→ Directions for this task: Every entry is to be copied exactly as written, and the pictures are to be skipped.
Records to use Block Start
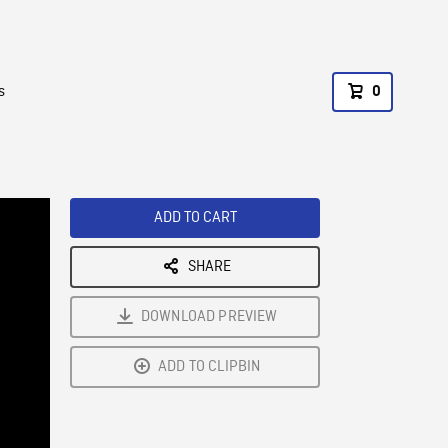
s
0
ADD TO CART
SHARE
DOWNLOAD PREVIEW
ADD TO CLIPBIN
Records to use Block End
→ Result of the exercise:
s
0
ADD TO CART
SHARE
DOWNLOAD PREVIEW
ADD TO CLIPBIN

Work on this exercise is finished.